L'espace est infini mais le temps leur est compté. Trois astronautes en mission spatiale voient une vague de débris satellitaires foncer sur leur navette spatiale. A la suite de cette collision, ce n'est pas qu'un simple combat contre le vide, ni contre le néant abyssal mais une véritable lutte contre la mort qui va commencer. Gravity, est un objet visuel impressionnant de maîtrise et de détails picturaux symbolisés par ces différents plans nous rappelant la distance qui nous sépare de la planète Terre, distance à ce « personnage » qui matérialise la destinée : images spectrales qui font frémir tant le vide n'a jamais été aussi asphyxiant. On nage en plein espace, à l’intérieur même des satellites qui ne sont qu'un dédale de couloirs reflétant l'esprit labyrinthique d'un astronaute. Gravity est donc visuellement harassant de virtuosité et laisse bouche bée le spectateur que nous sommes. Les scènes de destruction de satellite sont tout bonnement incroyables de tension. La réelle qualité de la réalisation de Cuaron n'est pas simplement le fait d’être sublime.

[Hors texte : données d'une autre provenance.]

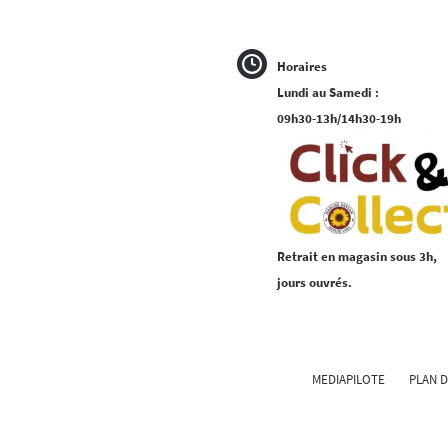
Horaires
Lundi au Samedi :
09h30-13h/14h30-19h
Retrait en magasin sous 3h,
jours ouvrés.
MEDIAPILOTE
PLAN D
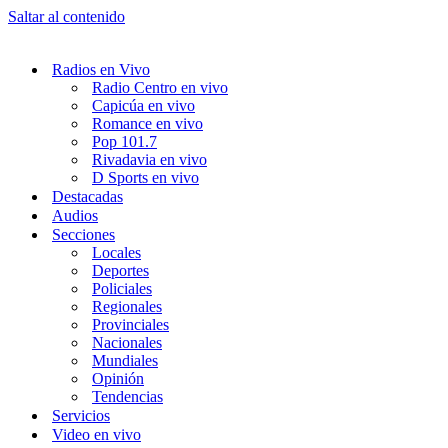
Saltar al contenido
Radios en Vivo
Radio Centro en vivo
Capicúa en vivo
Romance en vivo
Pop 101.7
Rivadavia en vivo
D Sports en vivo
Destacadas
Audios
Secciones
Locales
Deportes
Policiales
Regionales
Provinciales
Nacionales
Mundiales
Opinión
Tendencias
Servicios
Video en vivo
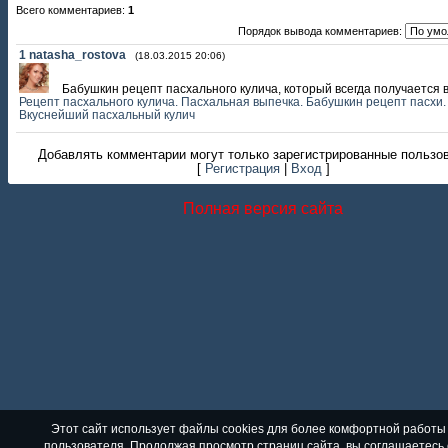
Всего комментариев
:
1
Порядок вывода комментариев:
1
natasha_rostova
(18.03.2015 20:06)
Бабушкин рецепт пасхального кулича, который всегда получается в
Рецепт пасхального кулича. Пасхальная выпечка. Бабушкин рецепт пасхи.
Вкуснейший пасхальный кулич
Добавлять комментарии могут только зарегистрированные пользо
[
Регистрация
|
Вход
]
Полная версия сайта
Этот сайт использует файлы cookies для более комфортной работы
пользователя. Продолжая просмотр страниц сайта, вы соглашаетесь 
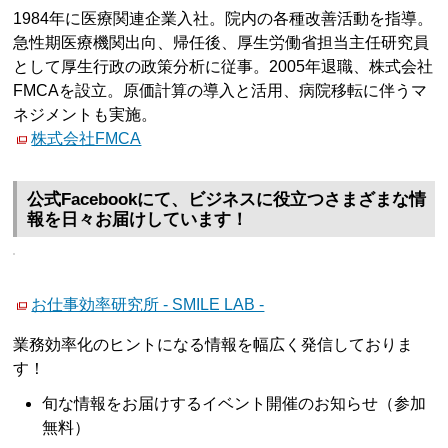
1984年に医療関連企業入社。院内の各種改善活動を指導。
急性期医療機関出向、帰任後、厚生労働省担当主任研究員
として厚生行政の政策分析に従事。2005年退職、株式会社
FMCAを設立。原価計算の導入と活用、病院移転に伴うマ
ネジメントも実施。
株式会社FMCA
公式Facebookにて、ビジネスに役立つさまざまな情
報を日々お届けしています！
お仕事効率研究所 - SMILE LAB -
業務効率化のヒントになる情報を幅広く発信しておりま
す！
旬な情報をお届けするイベント開催のお知らせ（参加
無料）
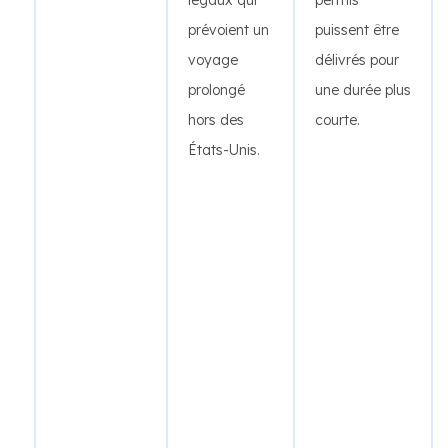
légaux qui
permis
prévoient un
puissent être
voyage
délivrés pour
prolongé
une durée plus
hors des
courte.
États-Unis.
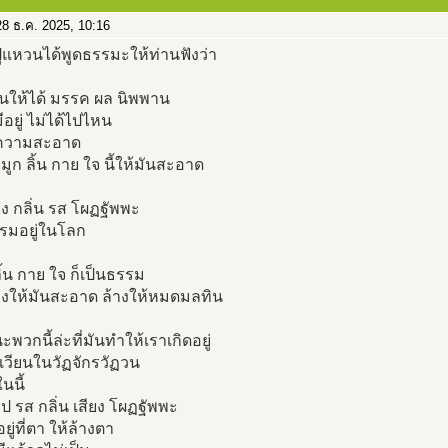
8 ธ.ค. 2025, 10:16
่แหวนได้พูดธรรมะให้ท่านฟังว่า
ันให้ได้ มรรค ผล นิพพาน
มีอยู่ ไม่ได้ไปไหน
ความสะอาด
จมูก ลิ้น กาย ใจ นี้ให้มันสะอาด
ียง กลิ่น รส โผฏฐัพพะ
รรมอยู่ในโลก
ลิ้น กาย ใจ ก็เป็นธรรม
้างให้มันสะอาด ล้างให้หมดมลทิน
พวกนี้ล่ะที่มันทำให้เราเกิดอยู่
เวียนในวัฏจักรวัฏวน
ในนี้
รูป รส กลิ่น เสียง โผฏฐัพพะ
ยู่ที่ตา ให้ล้างตา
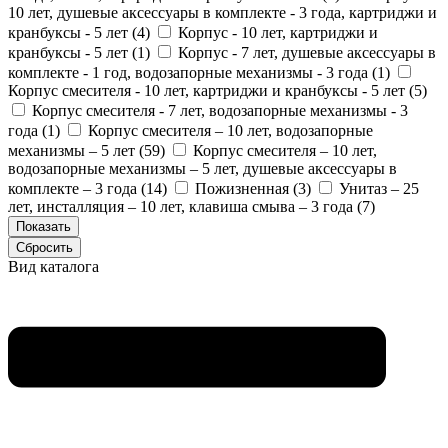
10 лет, душевые аксессуары в комплекте - 3 года, картриджи и
кранбуксы - 5 лет (
4
)
Корпус - 10 лет, картриджи и
кранбуксы - 5 лет (
1
)
Корпус - 7 лет, душевые аксессуары в
комплекте - 1 год, водозапорные механизмы - 3 года (
1
)
Корпус смесителя - 10 лет, картриджи и кранбуксы - 5 лет (
5
)
Корпус смесителя - 7 лет, водозапорные механизмы - 3
года (
1
)
Корпус смесителя – 10 лет, водозапорные
механизмы – 5 лет (
59
)
Корпус смесителя – 10 лет,
водозапорные механизмы – 5 лет, душевые аксессуары в
комплекте – 3 года (
14
)
Пожизненная (
3
)
Унитаз – 25
лет, инсталляция – 10 лет, клавиша смыва – 3 года (
7
)
Вид каталога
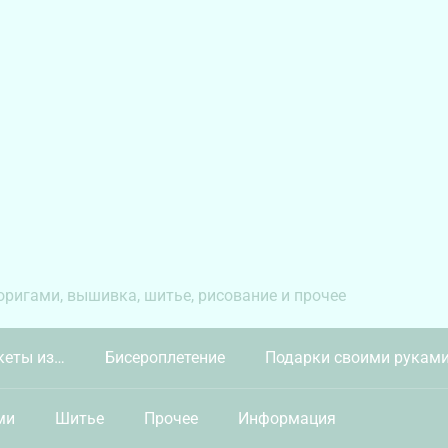
 оригами, вышивка, шитье, рисование и прочее
кеты из…
Бисероплетение
Подарки своими рукам
ми
Шитье
Прочее
Информация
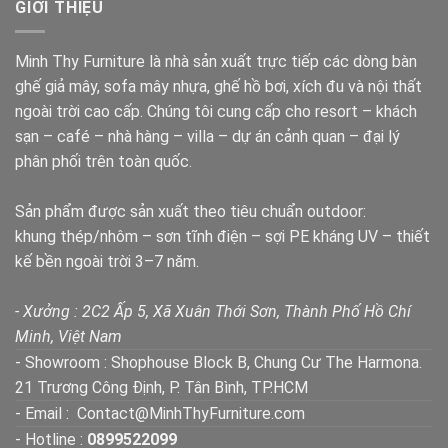
GIỚI THIỆU
Minh Thy Furniture là nhà sản xuất trực tiếp các dòng bàn
ghế giả mây, sofa mây nhựa, ghế hồ bơi, xích đu và nội thất
ngoài trời cao cấp. Chúng tôi cung cấp cho resort – khách
sạn – café – nhà hàng – villa – dự án cảnh quan – đại lý
phân phối trên toàn quốc.
Sản phẩm được sản xuất theo tiêu chuẩn outdoor:
khung thép/nhôm – sơn tĩnh điện – sợi PE kháng UV – thiết
kế bền ngoài trời 3–7 năm.
- Xưởng : 2C2 Ấp 5, Xã Xuân Thới Sơn, Thành Phố Hồ Chí
Minh, Việt Nam
- Showroom : Shophouse Block B, Chung Cư The Harmona.
21 Trương Công Định, P. Tân Bình, TP.HCM
- Email : Contact@MinhThyFurniture.com
- Hotline :
0899522099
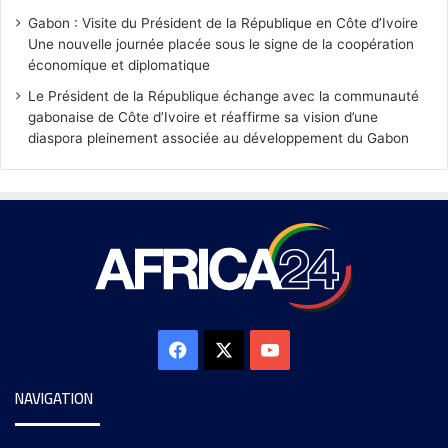
Gabon : Visite du Président de la République en Côte d’Ivoire
Une nouvelle journée placée sous le signe de la coopération
économique et diplomatique
Le Président de la République échange avec la communauté
gabonaise de Côte d’Ivoire et réaffirme sa vision d’une
diaspora pleinement associée au développement du Gabon
NAVIGATION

Elle est avant tout immersive et c'est ce qui fait que Gravity n'est pas qu'un film mais en devient une véritable expérience visuelle et sensorielle. Avec son ardente impression de claustrophobie, cette accumulation de plans séquences permet aux spectateurs de ressentir de pleins fouets cette perdition, cette apesanteur qui guide les mouvements de la caméra avec une fluidité qui frise le travail d'horlogerie comme si la mise en scène effaçait la notion même de caméra, comme si nous étions à des kilomètres de la Terre et que nous suffoquions dans notre scaphandre.
Par connivences, s’exprime cette sensation de vertige et de la perte de repère. Les notions d’aller en haut ou en bas, à gauche ou à droite ne s’appliquent pas. Dans cette quête de perfection, émane malheureusement le rapport suspicieux à l'image et à la croyance qu'insère la technologie numérique : le vrai du faux et la faculté à s’extasier devant le numérique. Mais la mise en scène de Cuaron a cette faculté de fasciner mais aussi d'émouvoir. Cuaron a bien compris que le cinéma, c'est l'art de l'empathie, une projection hors de son soi. De ce travail colossal, il y serait illégitime d’y avoir une once d’arrogance. Il y a une réelle dimension artistique et grammaticale pour le sujet, pour le film et pour les émotions qu'il tient à susciter ou à faire suggérer. C’est un film où l'on admire tout du long la mise en scène.
Peu découpée, elle donne à voir un espace sans limites, qui nous environne de toute part, à 360 degrés. Elle assume par les mouvements de caméra, et de multiples plans subjectifs, créer les conditions d'une identification émotionnelle avec le personnage principal. De cette réalisation, s’immisce la narration, où Cuaron réussit à épurer son récit tout en le rendant immersif tant il touche à l'universel avec un symbolisme limpide de survie et de renaissance, et en réveillant des peurs et émotions ancestrales. Comme le souligne Cuaron, dans l'espace il n'y pas de son, mais au cinéma il y a de la musique. Stridente, assourdissante, la musique du film est omniprésente, permettant d'accentuer cette peur dans laquelle s'engouffrent les deux personnages, tout en ayant le défaut ne pas faire s’exprimer le silence. Gravity n'est donc pas juste une démonstration visuelle qui se regarde filmer par le biais d’une auto satisfaction nombriliste mais est un long métrage à grand spectacle qui innove et qui propose un spectacle unique en son genre. Toutes ces éloges plastiques laissent place à un script qui met en avant un film minimaliste sur une femme et sa condition terrestre. Le parcours de notre héroïne rejoint parfois celui de Clive Owen dans Les fils de l'homme. Un personnage résigné qui choisit de s'abandonner puis de devenir en paix avec soi-même. En cela, Cuaron poursuit sa réflexion sur le jusqu'auboutisme de personnages meurtris, qui trouvent une forme de réconciliation intérieure.
On pourra pointer du doigt quelques défaillances dans cette partie "survival" un peu trop linéaire mais l'univers spatial est à l'image de l'existence de Ryan: vide de toute ambition et de point de chute. Ce naufrage spatial sera pour elle comme une renaissance, lui ouvrant les yeux sur sa propre mort et son propre destin terrestre. Il est difficile de ne pas rapprocher l’œuvre de Cuaron de 2001 car ils partagent beaucoup de similitudes : à travers la mise en scène de la vie spatiale, et à propos de ce discours sur la naissance et la peur d'être seul, infiniment seul. Avec Gravity, l'émotion est au service de la réalisation, la mise en scène est au service de la sensation, tout s'imbrique pour ne faire qu'un et pour faire de ce Gravity une oeuvre marquante propulsant le spectateur dans des contrées stellaires qu'on croyait inatteignables.